南地域に住むドレイクは二足歩行の恐竜だ。外観的には小型のティラノサウルス、もしくは手負いの襲撃者、もしくはガッチリしたランポス。現地住民はなんちゃらと呼んでいたが断固ドレイクと呼ぶ。俺が法だ。
ドレイクの体色は薄茶色で、強靭な足腰と分厚い筋肉、頑健な鱗、ズラリと並んだ鋭い牙を持つ。手と足の爪はさして発達していないが、人間程度なら顎で首を噛み付かれたら容易く喰い千切られる。肉食、食欲旺盛で、繁殖力が強い。知能もそれなりに高く、連携して狩りを行い、鳴き声で意思疎通を図る。
ぶっちゃけ半端に武装した人間より強い。
フノジ大陸の人間は普通のスペックだ。
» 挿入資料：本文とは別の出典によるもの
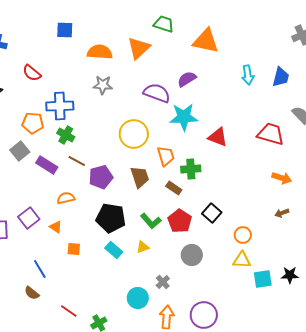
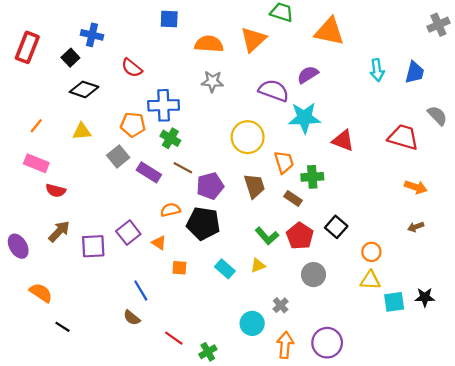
black pentagon: (111, 218) -> (203, 223), moved

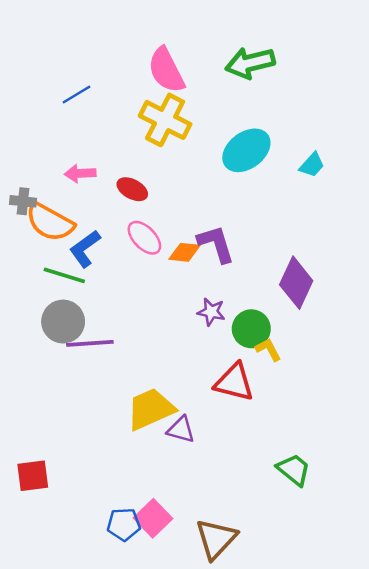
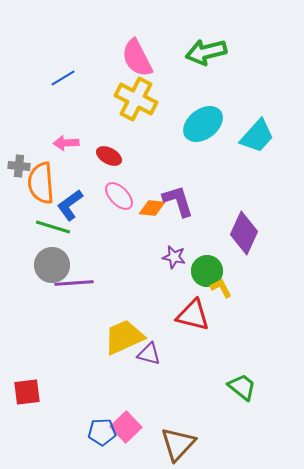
cyan trapezoid: (312, 165) -> (257, 136), size x1.6
orange semicircle: (50, 222) -> (41, 183), turned 57

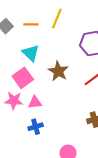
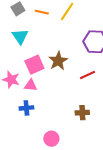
cyan triangle: (31, 53) -> (20, 36), moved
pink square: (23, 78) -> (34, 65), moved

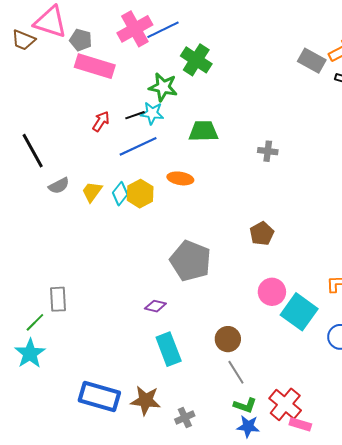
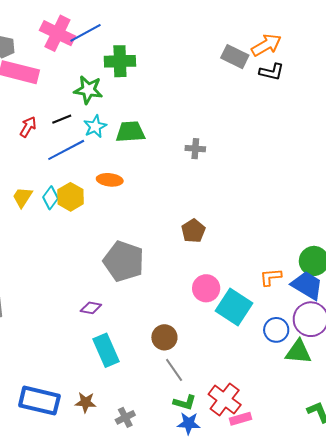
pink cross: (135, 29) -> (57, 33), turned -32
green cross: (196, 60) -> (120, 61), turned -32
cyan star: (152, 113) -> (95, 127), moved, turned -30
brown star: (146, 400) -> (86, 402), size x0.7
pink rectangle: (300, 424) -> (241, 419), turned -30

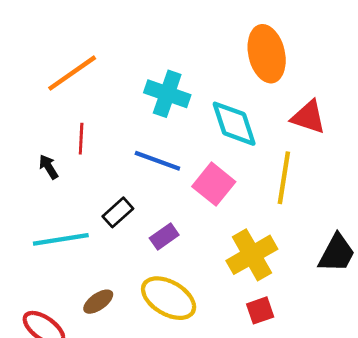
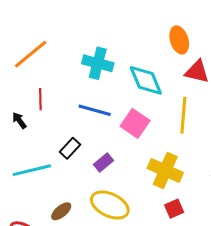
orange ellipse: (267, 54) -> (179, 40), moved, size x0.7
yellow cross: (252, 255) -> (165, 170), turned -32

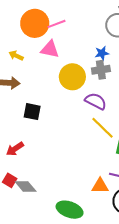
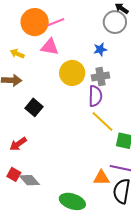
gray cross: (101, 70) -> (101, 77), moved
purple semicircle: (96, 101) -> (95, 96), turned 65
black square: (32, 112) -> (34, 107), turned 30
三日ほどウィスプ数十万体で捜査して分かったところによると、白髪碧眼の白人で、身体能力に優れるわけでもなければ、魔力覚醒もしていない。文明レベルは近代のはじめ程度で、最近発明された初歩的な火器を持つが、命中率が低い上に射程も短く実用性に欠ける。もっと言えばその火器もドレイクの鱗は破れない。ドレイクの鱗かってえ……まあマンボウはライフルを跳ね返すぐらいだから火縄銃レベルの火器を跳ね返す竜ぐらいいてもいいのかも知れないが。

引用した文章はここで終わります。